In some ways, this is an old story. I’ve told parts of it before. But most of it is new and all of it is true. I hope it is true for you.
The December I was 9, my stepdad was drinking more than his usual and he and my mother were either shouting or silent as the dead. My sister, at 14, had moved out to live with friends. And my two younger brothers, with a bad case of croup, barked like dogs day and night.
I was looking forward to two things: Getting a Tiny Tears for Christmas; and after Christmas, spending a week with my dad and his mother on their farm.
Santa delivered on the Tiny Tears, a doll with a hard plastic face. I named her “Tiny,” fed her a bottle and watched her eyes leak like sieves. I knew just how she felt. Then I left her on the sofa and went out on the porch to shoot my brother’s cap pistol.
Minutes later, my mother, in a rage at my stepdad, plopped down on Tiny, picked her up and flung her across the room.
When I heard Tiny’s head hit the wall, I feared it might be my mother’s. But it was only Tiny. There are worse things in life than a broken-nosed doll. And Tiny never shed another tear.

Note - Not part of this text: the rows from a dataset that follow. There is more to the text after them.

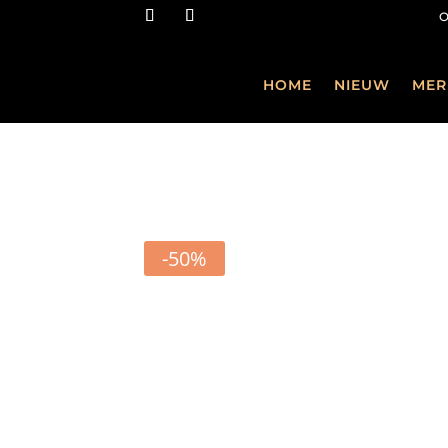
HOME
NIEUW
MER
-50%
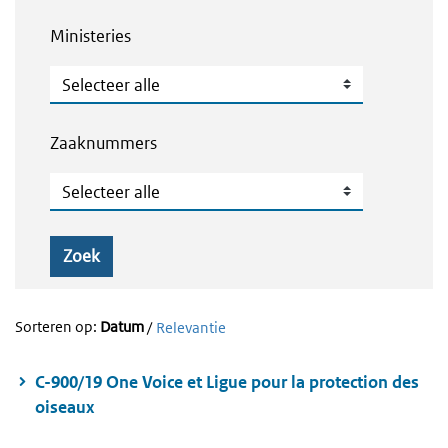
Ministeries
Ministeries
Zaaknummers
Zaaknummers
Zoek
Sorteren op:
Datum
/
Relevantie
C-900/19 One Voice et Ligue pour la protection des
oiseaux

Two days later, my mother dropped me at the bus station in Tryon, N.C., where I boarded a bus to Hendersonville.
Dad was waiting at the bus stop. I waved. He stubbed out his cigarette and grinned. And suddenly, it was Christmas.

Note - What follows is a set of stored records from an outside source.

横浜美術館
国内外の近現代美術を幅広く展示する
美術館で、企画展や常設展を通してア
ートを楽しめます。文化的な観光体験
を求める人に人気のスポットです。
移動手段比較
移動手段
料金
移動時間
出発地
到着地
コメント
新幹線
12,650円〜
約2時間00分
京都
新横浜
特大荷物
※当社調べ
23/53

On the drive to the farm, I filled him in on everything, except for how things were at home. I didn’t need to tell him that. He knew. My mother’s mother had made sure of it.

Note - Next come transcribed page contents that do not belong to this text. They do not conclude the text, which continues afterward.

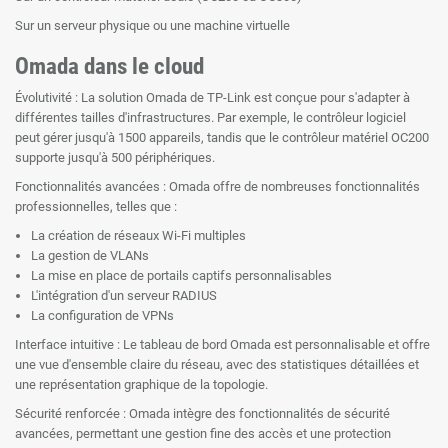
Sur un serveur physique ou une machine virtuelle
Omada dans le cloud
Évolutivité : La solution Omada de TP-Link est conçue pour s'adapter à
différentes tailles d'infrastructures. Par exemple, le contrôleur logiciel
peut gérer jusqu'à 1500 appareils, tandis que le contrôleur matériel OC200
supporte jusqu'à 500 périphériques.
Fonctionnalités avancées : Omada offre de nombreuses fonctionnalités
professionnelles, telles que :
La création de réseaux Wi-Fi multiples
La gestion de VLANs
La mise en place de portails captifs personnalisables
L'intégration d'un serveur RADIUS
La configuration de VPNs
Interface intuitive : Le tableau de bord Omada est personnalisable et offre
une vue d'ensemble claire du réseau, avec des statistiques détaillées et
une représentation graphique de la topologie.
Sécurité renforcée : Omada intègre des fonctionnalités de sécurité
avancées, permettant une gestion fine des accès et une protection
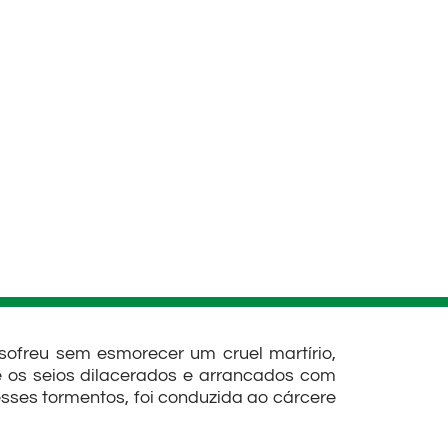
sofreu sem esmorecer um cruel martírio,
e os seios dilacerados e arrancados com
esses tormentos, foi conduzida ao cárcere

My dad’s mother was a little woman with a big, soft, rose-scented bosom. When she heard car wheels growling on the old gravel road, she came running out to meet us and swallowed me up in her hug.
In the farmhouse, she gave me a Christmas gift she’d made for me: A rag doll with a handsewn face. I smiled, thinking that doll’s nose would never break.
“She’s a magic doll,” said my grandmother with a wink. “Hold her close and listen. She’ll tell you things you need to hear.”
I held her close, listened, then looked at my grandmother.
“What did she say?” she asked.
“She told me I am safe. And I am loved. And I am hungry.”
We laughed and went to the kitchen to get a biscuit.
My grandmother is gone now, but I still have the doll. It still tells me things I need to hear.
That week went by fast. I lay awake each night waiting for my dad to come home from the evening shift at the mill. He’d slip in my room and kiss the top of my head. I’d pretend to be asleep, but I was awake, storing the moments in memory like canned peaches in a cellar for all the cold nights we’d be apart.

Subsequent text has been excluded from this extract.